Everyone’s favorite Phillie, Jonathan Papelbon, is apparently on the trade block ahead of next week’s Winter Meetings.
For countless possible reasons, including his outrageous $13 million AAV salary, his diminishing fastball velocity, his incredible lack of popularity with fans, and his apparent “clubhouse cancer” reputation, GM Ruben Amaro might be realizing that it’s better to move on from their 5-time all-star closer.
Credit to Ken Rosenthal with the initial report:
Sources: #Phillies trying to trade Papelbon.
— Ken Rosenthal (@Ken_Rosenthal) December 6, 2013
Hey there, you, *insert bullpen-help seeking team* fan, don’t let all that stuff I just said discourage you.
Wait! Come back?! Where are you going??
He’s still got a 2.67 ERA during his time in Philly, and averaged 2.0 BB/9 and 10.2 SO/9 – so you can’t quite say he’s been bad. His salary, though, is outrageous for a closer, and as Jon Heyman is reporting:
not surprised phillies trying to trade papelbon, as @Ken_Rosenthal said. know folks there who want him out of clubhouse.
— Jon Heyman (@JonHeymanCBS) December 6, 2013
Yikes. Coming on the heels of Cole Hamels’ comments earlier in the week, this makes a little sense.
Now, you can’t just say you want to trade Papelbon, not eat the contract, and get a prospect back and have it immediately happen for you – it’s going to be difficult to get a decent trade done.
Given recent signings of Joe Nathan in Texas for $10 million AAV, Oakland’s trade for Jim Johnson (who’s arbitration total looks to exceed $10 million), etc. it looks like if management were willing to eat $3 million/season to accommodate a trade, that would be roughly the market rate.
There are also (still) unfortunately a lot of closers on the open market, limiting the demand for a trade.
Regardless of the trade itself, Amaro’s not only willingness to trade Papelbon, but apparent active shopping of him, should be incredibly encouraging to Phillies fans.
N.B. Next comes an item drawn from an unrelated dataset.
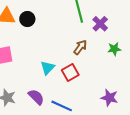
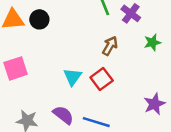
purple star: (109, 98) -> (154, 104), turned -30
Ruben’s been conservative and careful this offseason (holding the previous year’s pattern).
He’s taking some small gambles on youth (Brad Lincoln), and avoiding high priced overpays that require draft picks (Marlon Byrd instead of Nelson Cruz). This is good – and apparently now he’s trying to shed at least one large, awful contract.
No, we’re not winning 100 games this year (as Cole Hamels said), but given some prudent moves, and protecting our prospects, the Phillies are set up much better for the future. Trading Papelbon for nearly ANYTHING would be a great step in that direction.